It is necessary to make sure that no rigid body displacement will occur to the model. So it is necessary to carry out constraint to the piston in every direction, and the constraint applied cannot bring in additional mechanical load. The applied temperature load during the thermal stress analysis is the temperature load when the result of the temperature field automatically converts to nodes.
Because the mode is 1/4 model, it is necessary to apply the symmetry constraint to the piston. Select the $XOY$ plane sectional view of the piston, set its $Z$direction displacement as 0; select $ZOY$ on a plane crosssectional view; set the displacement of the $X$ direction is 0; select the piston pin hole plane, set the radial displacement (i.e., $Y$ direction) 0. The temperature field is generated when the $r$th file completes temperature load superimposed, thus obtaining the thermal stress distribution nephogram of the model, as shown in Fig. 6.
The stress distribution nephogram of the piston is as shown in Fig. 6. Seen from the figure, the maximum stress for the piston is 250 MPa and the part with rapid change of the stress occurs in the pin boss. The reason for this phenomenon is that the pin boss chamfer is omitted in the import procedure of the model, thus causing the stress concentration. Besides, in actual condition, the existence of the rounded corner will further decrease the stress value, thus mitigating the stress, so that the overall stress distribution of the piston is reasonable.
Fig. 6Thermal stress nephogram
Fig. 7Thermal deformation of the piston
3.4. Thermal deformation analysis to the piston
Thermal deformation of the piston occurring in the temperature load is as shown in Fig. 7.
Seen from Fig. 7, the maximum deformation occurs at the edge of the piston top is free from constraint, with the value of 0.402 mm. Seen from the figure, the deformation from the piston top surface to the skirt and from the interior of the piston to the exterior is decreased gradually. This is in consistency to the temperature field of the piston, indicating that different expansion deformation will occur to the same material in different temperatures.
4. Thermomechanical coupling analysis to the piston
4.1. Mechanical load analysis to the piston
Select the maximum explosion pressure conditions as the calculation condition. Regard the load of the gas pressure inside the cylinder as pressure, make the top of piston to receive the high pressure.
From Fig. 8, the stress concentration parts of the piston are distributed within the piston pin boss and the point where the pin boss contacts the inner cylinder, with the maximum stress in the forward direction is 18.9 MPa. The stress concentration occurs because displacement constraint is applied to this part, thus the stress is changed sharply and in the meantime, no rounded corner treatment is carried out during the import procedure of the model; in the actual condition, the stress within the piston structure will be smaller, thus the piston is safe.

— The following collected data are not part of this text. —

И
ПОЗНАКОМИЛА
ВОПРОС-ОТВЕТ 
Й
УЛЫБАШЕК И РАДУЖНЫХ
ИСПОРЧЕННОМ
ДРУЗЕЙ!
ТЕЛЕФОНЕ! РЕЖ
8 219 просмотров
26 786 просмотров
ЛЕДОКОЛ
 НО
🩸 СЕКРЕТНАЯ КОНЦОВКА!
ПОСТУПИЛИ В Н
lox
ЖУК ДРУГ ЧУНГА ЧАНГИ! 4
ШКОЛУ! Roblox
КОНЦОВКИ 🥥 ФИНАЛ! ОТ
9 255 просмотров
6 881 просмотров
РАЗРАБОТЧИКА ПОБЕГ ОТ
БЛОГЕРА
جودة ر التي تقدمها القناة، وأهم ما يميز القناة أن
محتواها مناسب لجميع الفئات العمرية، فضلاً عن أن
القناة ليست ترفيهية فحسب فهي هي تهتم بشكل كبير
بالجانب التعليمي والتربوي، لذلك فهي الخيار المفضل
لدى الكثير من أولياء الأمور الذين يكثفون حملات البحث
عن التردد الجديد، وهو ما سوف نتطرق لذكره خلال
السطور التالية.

4.2. Coupling analysis to the piston
Piston bear the coupling effect of the hightemperature gas and mechanical pressure, in the same plane of symmetry constraints, and is constrained at the bottom of link. Piston brings about the coupled stress. Although the thermal load and mechanical load are two kinds of different loads acting on the piston, they will both affect the reliability and endurance of the operation of the piston. Deformation occurs to the piston under the effect of the thermal load and the piston deformation will affect the transfer of heat, the thermal stress and the mechanical stress. Therefore, it is necessary to integrate the dual function of the thermal stress and the mechanical stress of the piston to carry out coupling analysis and solve so as to better reflect the stress field distribution and deformation condition of the piston in the operation condition.

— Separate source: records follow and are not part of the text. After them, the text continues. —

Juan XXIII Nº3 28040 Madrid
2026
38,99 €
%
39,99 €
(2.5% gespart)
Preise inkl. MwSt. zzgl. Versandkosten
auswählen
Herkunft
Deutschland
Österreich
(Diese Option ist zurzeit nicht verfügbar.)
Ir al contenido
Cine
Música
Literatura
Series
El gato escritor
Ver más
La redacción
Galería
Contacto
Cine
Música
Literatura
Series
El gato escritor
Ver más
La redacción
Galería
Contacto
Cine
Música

Fig. 8Mechanical stress nephogram
Fig. 9Thermomechanical coupling stress nephogram
From Fig. 9, we can get the thermomechanical coupling condition of the piston and that the stress concentration occurs at the piston pin boss and the ribbed plate, with the maximum value in the forward direction of 144 MPa, which is 250 MPa smaller than the allowable stress of the piston, so the piston is safe. But with the combined effect of the thermal load and mechanical load, the thermal load plays the main role.
5. Transient dynamics analysis
The transient dynamics analysis is a method of dynamics response to determine the load which changes with the time. It can analyze the displacement, strain and stress changes with the time under the state of static load, transient load and harmonic load and the combination function. Load and time correlation makes the force of inertia and damping effect obviously.
The loads applied to the piston in the cycle before are divided into several steps of loads, apply the corresponding loads of each moment to the piston. The whole process is divided into 84 steps of load application and the applied time and the corresponding loads.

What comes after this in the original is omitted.